**Material for this exercise:**
▬▬▬▬▬▬

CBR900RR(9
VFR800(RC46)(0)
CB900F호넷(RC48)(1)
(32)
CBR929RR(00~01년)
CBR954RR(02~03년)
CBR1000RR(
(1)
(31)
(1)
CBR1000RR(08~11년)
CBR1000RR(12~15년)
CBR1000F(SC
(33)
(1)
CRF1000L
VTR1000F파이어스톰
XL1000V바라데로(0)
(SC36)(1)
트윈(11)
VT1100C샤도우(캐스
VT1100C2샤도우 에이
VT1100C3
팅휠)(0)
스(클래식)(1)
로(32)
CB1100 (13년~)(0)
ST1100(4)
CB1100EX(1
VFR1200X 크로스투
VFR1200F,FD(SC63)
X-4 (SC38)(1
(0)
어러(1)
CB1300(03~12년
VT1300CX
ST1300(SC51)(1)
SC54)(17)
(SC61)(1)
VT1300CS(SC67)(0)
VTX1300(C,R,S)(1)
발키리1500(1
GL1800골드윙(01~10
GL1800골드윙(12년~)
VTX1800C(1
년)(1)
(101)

▬▬▬▬▬▬

Reproduce every record word for word.

**Solution below:**
CBR900RR(9
VFR800(RC46)(0)
CB900F호넷(RC48)(1)
(32)
CBR929RR(00~01년)
CBR954RR(02~03년)
CBR1000RR(
(1)
(31)
(1)
CBR1000RR(08~11년)
CBR1000RR(12~15년)
CBR1000F(SC
(33)
(1)
CRF1000L
VTR1000F파이어스톰
XL1000V바라데로(0)
(SC36)(1)
트윈(11)
VT1100C샤도우(캐스
VT1100C2샤도우 에이
VT1100C3
팅휠)(0)
스(클래식)(1)
로(32)
CB1100 (13년~)(0)
ST1100(4)
CB1100EX(1
VFR1200X 크로스투
VFR1200F,FD(SC63)
X-4 (SC38)(1
(0)
어러(1)
CB1300(03~12년
VT1300CX
ST1300(SC51)(1)
SC54)(17)
(SC61)(1)
VT1300CS(SC67)(0)
VTX1300(C,R,S)(1)
발키리1500(1
GL1800골드윙(01~10
GL1800골드윙(12년~)
VTX1800C(1
년)(1)
(101)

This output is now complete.